▶ Task statement
Each record below must come back exactly as written; its pictures must not.

▶ Material shown
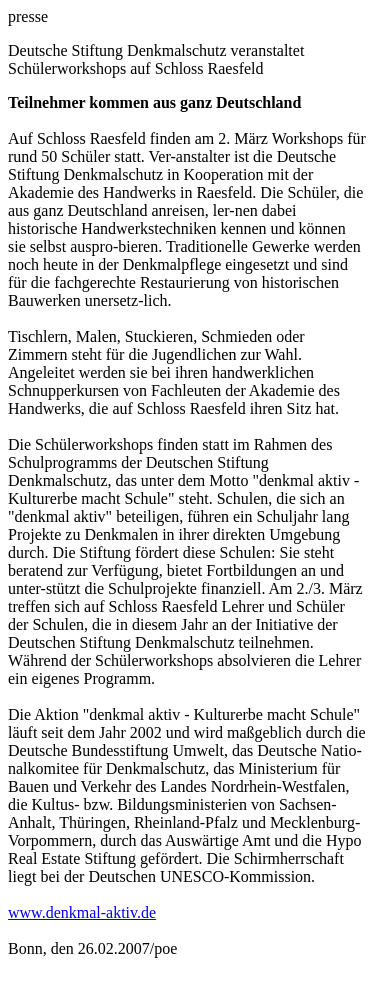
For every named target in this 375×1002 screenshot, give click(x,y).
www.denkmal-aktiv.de (82, 912)
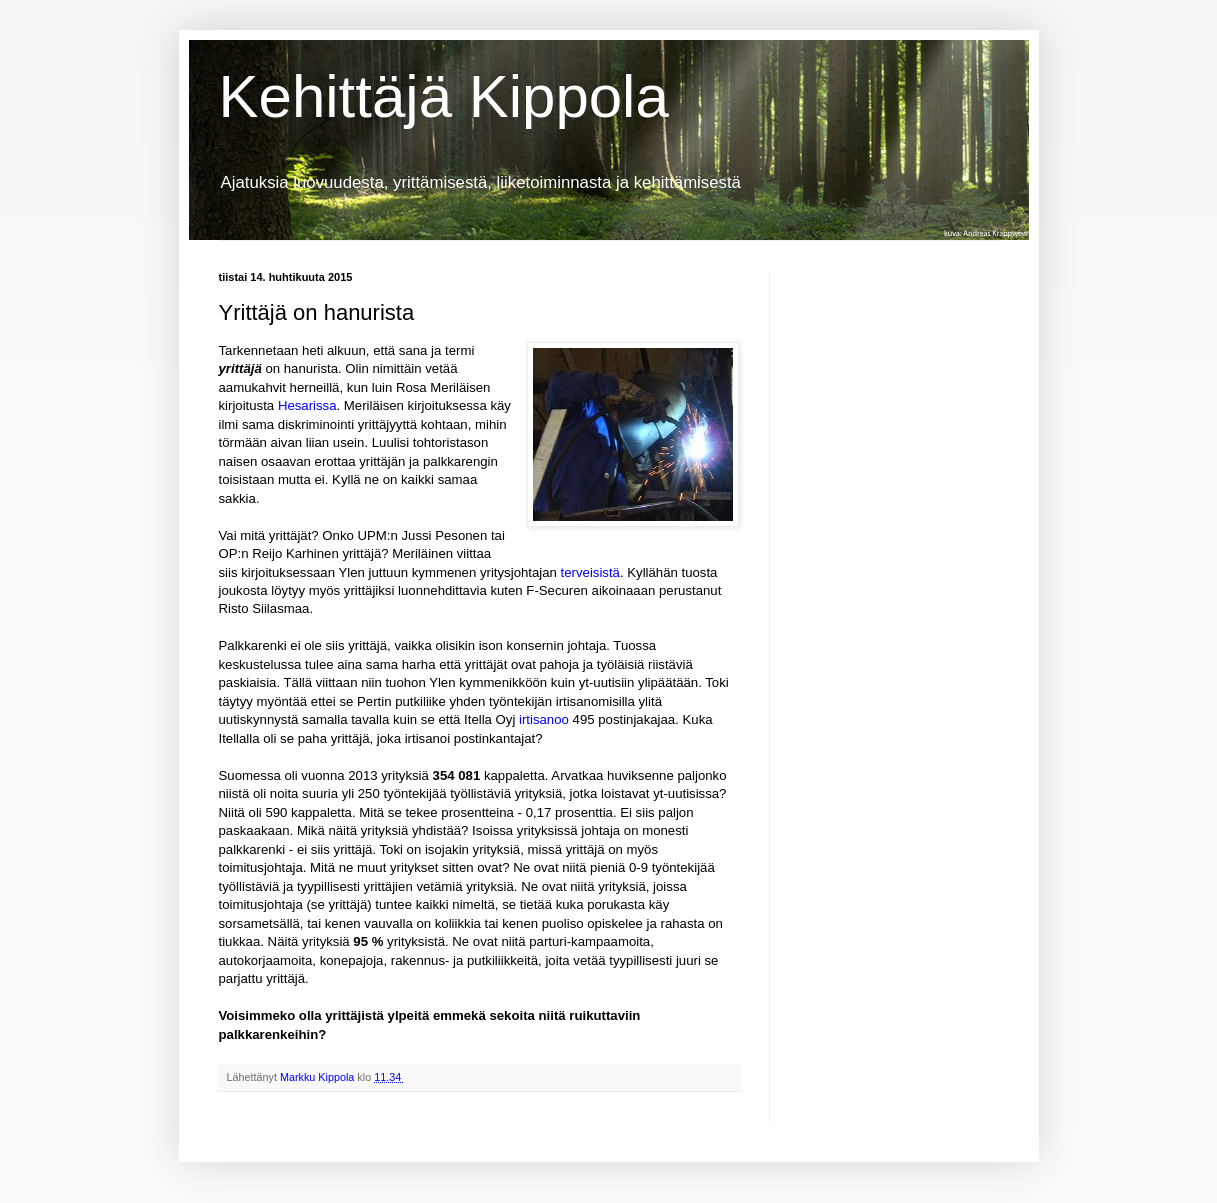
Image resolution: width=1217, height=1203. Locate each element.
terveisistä (590, 572)
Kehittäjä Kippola (444, 96)
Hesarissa (307, 405)
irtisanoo (544, 719)
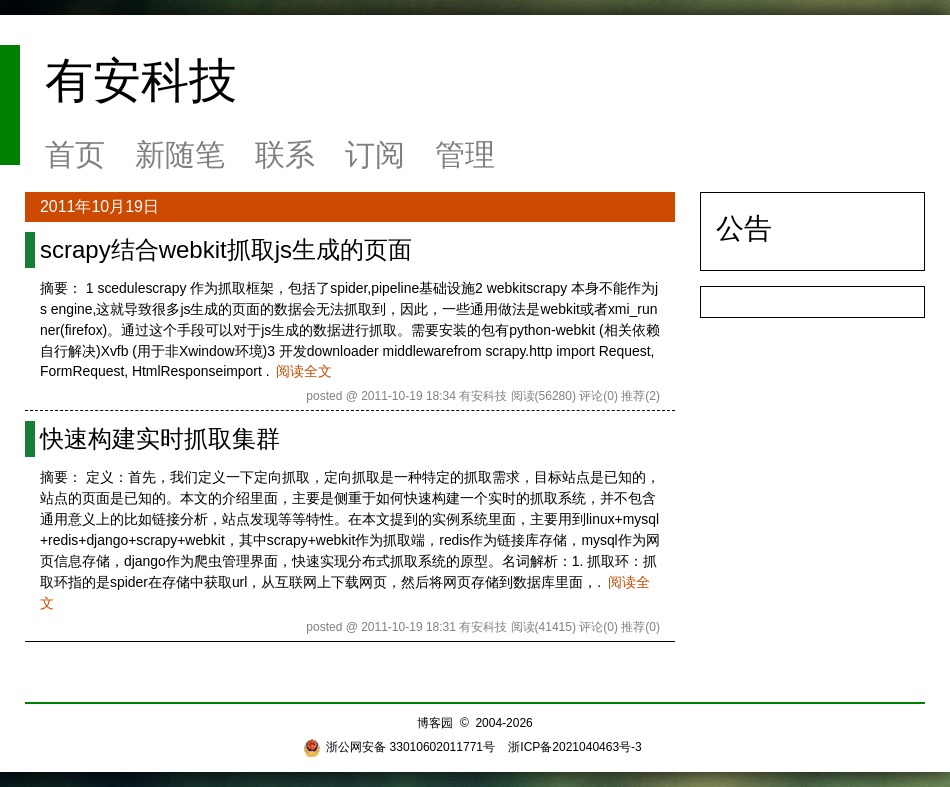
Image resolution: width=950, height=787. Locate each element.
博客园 (435, 723)
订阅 (375, 154)
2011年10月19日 (99, 206)
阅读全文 (304, 371)
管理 (465, 154)
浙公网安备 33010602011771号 (399, 747)
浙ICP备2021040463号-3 (574, 747)
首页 (75, 154)
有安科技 (141, 80)
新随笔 (180, 154)
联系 (285, 154)
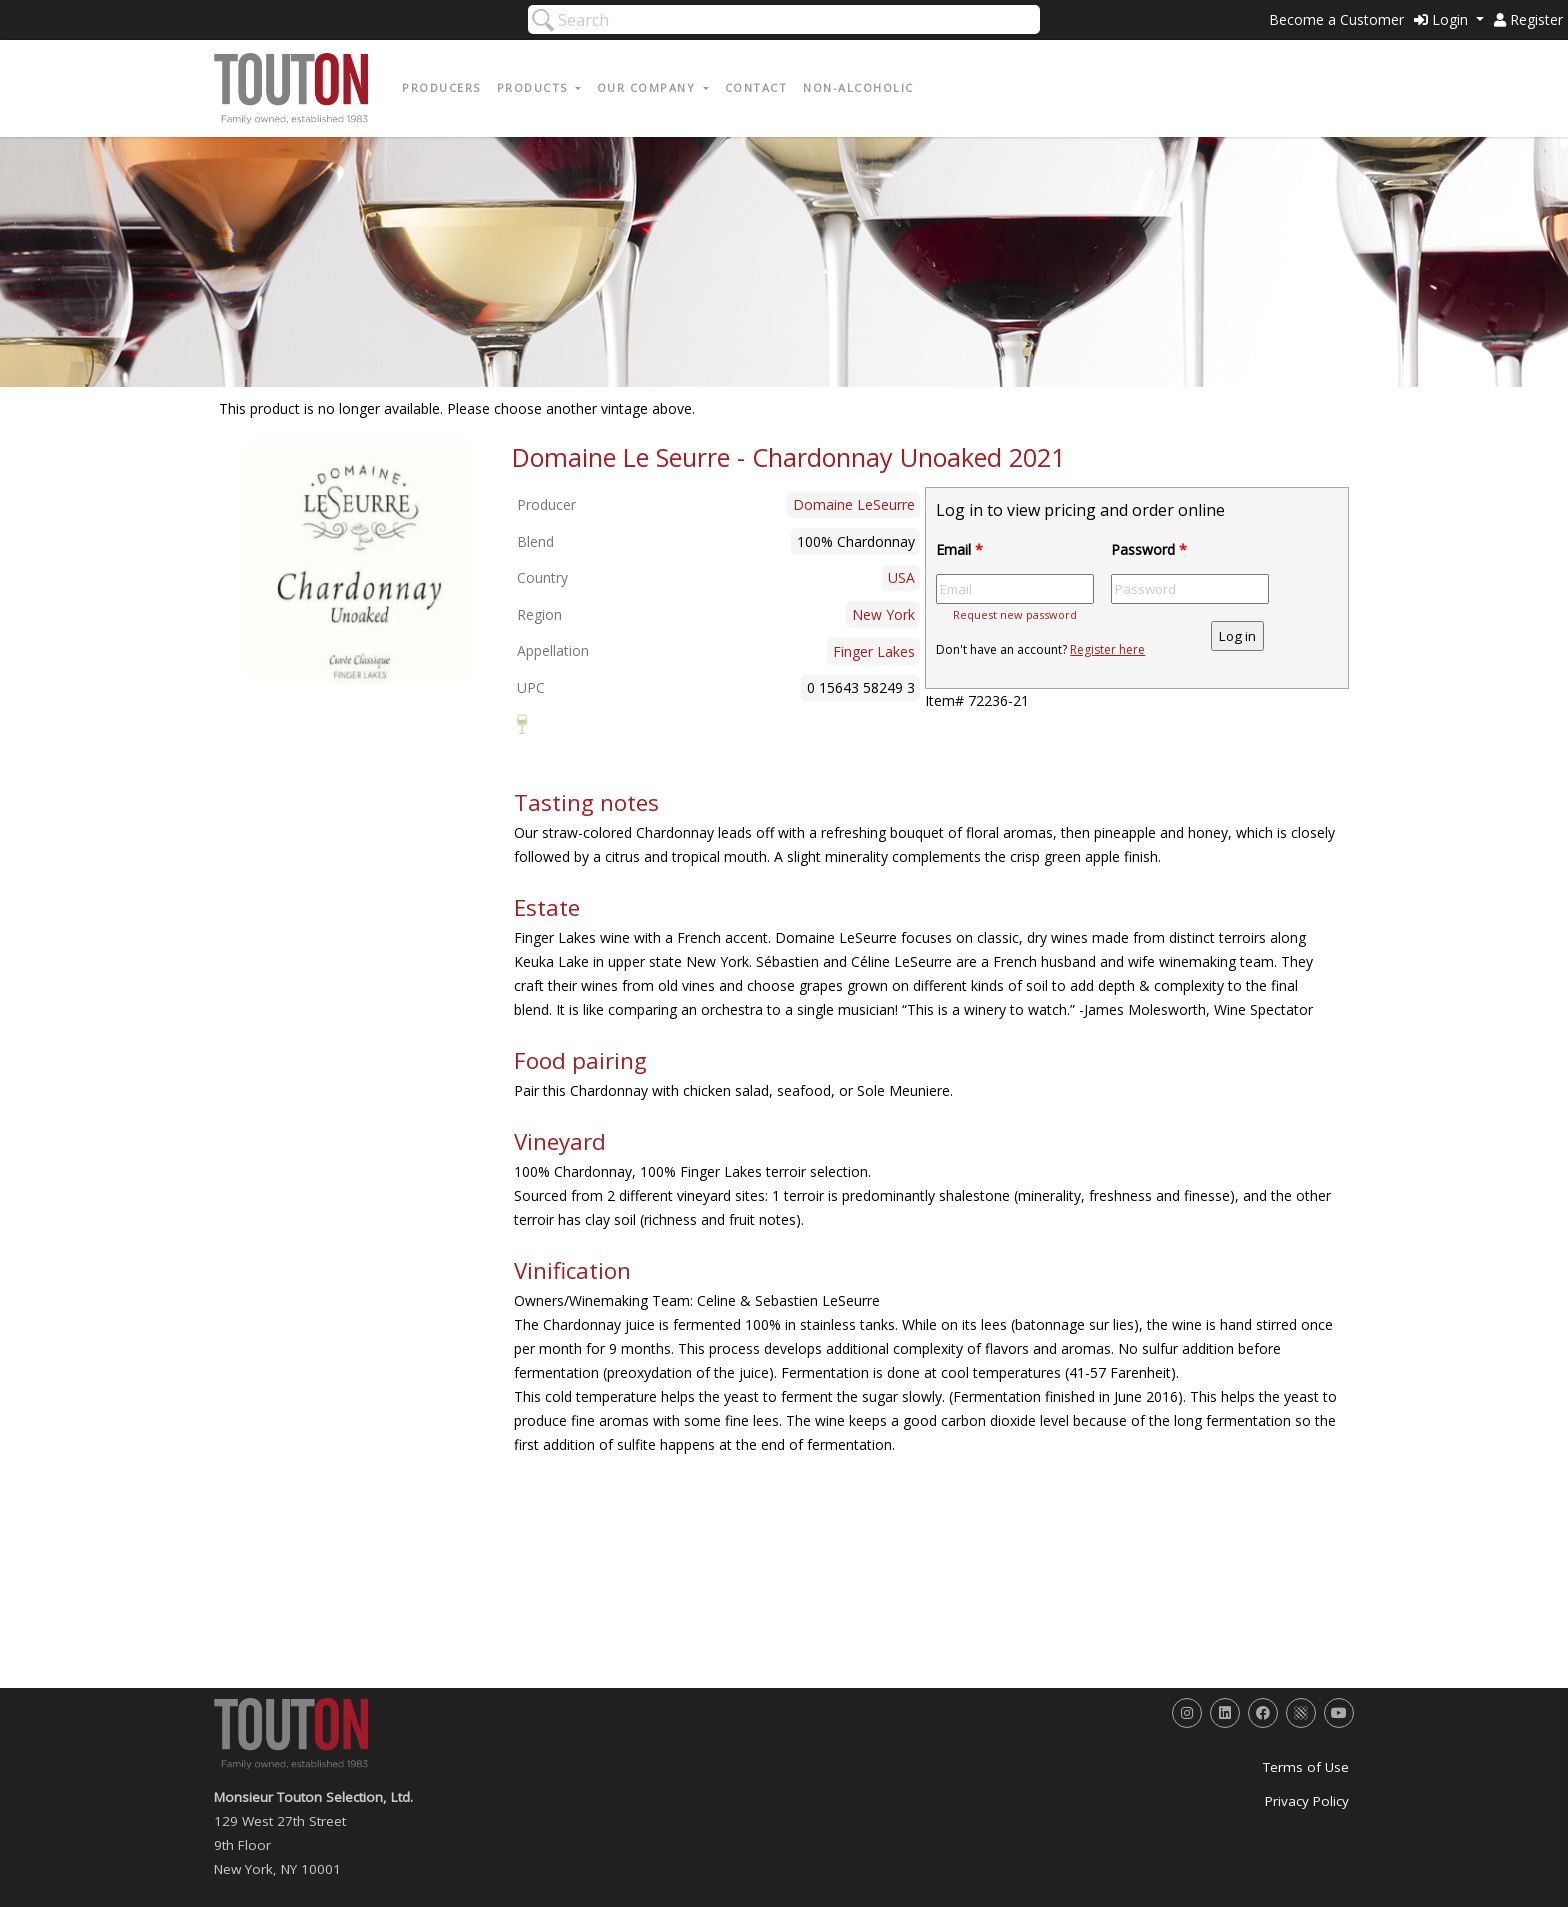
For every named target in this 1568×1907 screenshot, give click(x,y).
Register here (1107, 649)
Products (535, 87)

▶ Answer
For every named target in this 375×1002 screenshot, give click(x,y).
www.denkmal-aktiv.de (82, 912)
Image resolution: width=1217, height=1203. Locate each element.
terveisistä (590, 572)
Kehittäjä Kippola (444, 96)
Hesarissa (307, 405)
irtisanoo (544, 719)
Image resolution: width=950, height=787. Locate each element.
博客园 (435, 723)
订阅 (375, 154)
2011年10月19日 (99, 206)
阅读全文 (304, 371)
管理 (465, 154)
浙公网安备 33010602011771号 (399, 747)
浙ICP备2021040463号-3 (574, 747)
首页 (75, 154)
有安科技 (141, 80)
新随笔 (180, 154)
联系 (285, 154)
For every named target in this 1568×1907 screenshot, give click(x,y).
Register here (1107, 649)
Products (535, 87)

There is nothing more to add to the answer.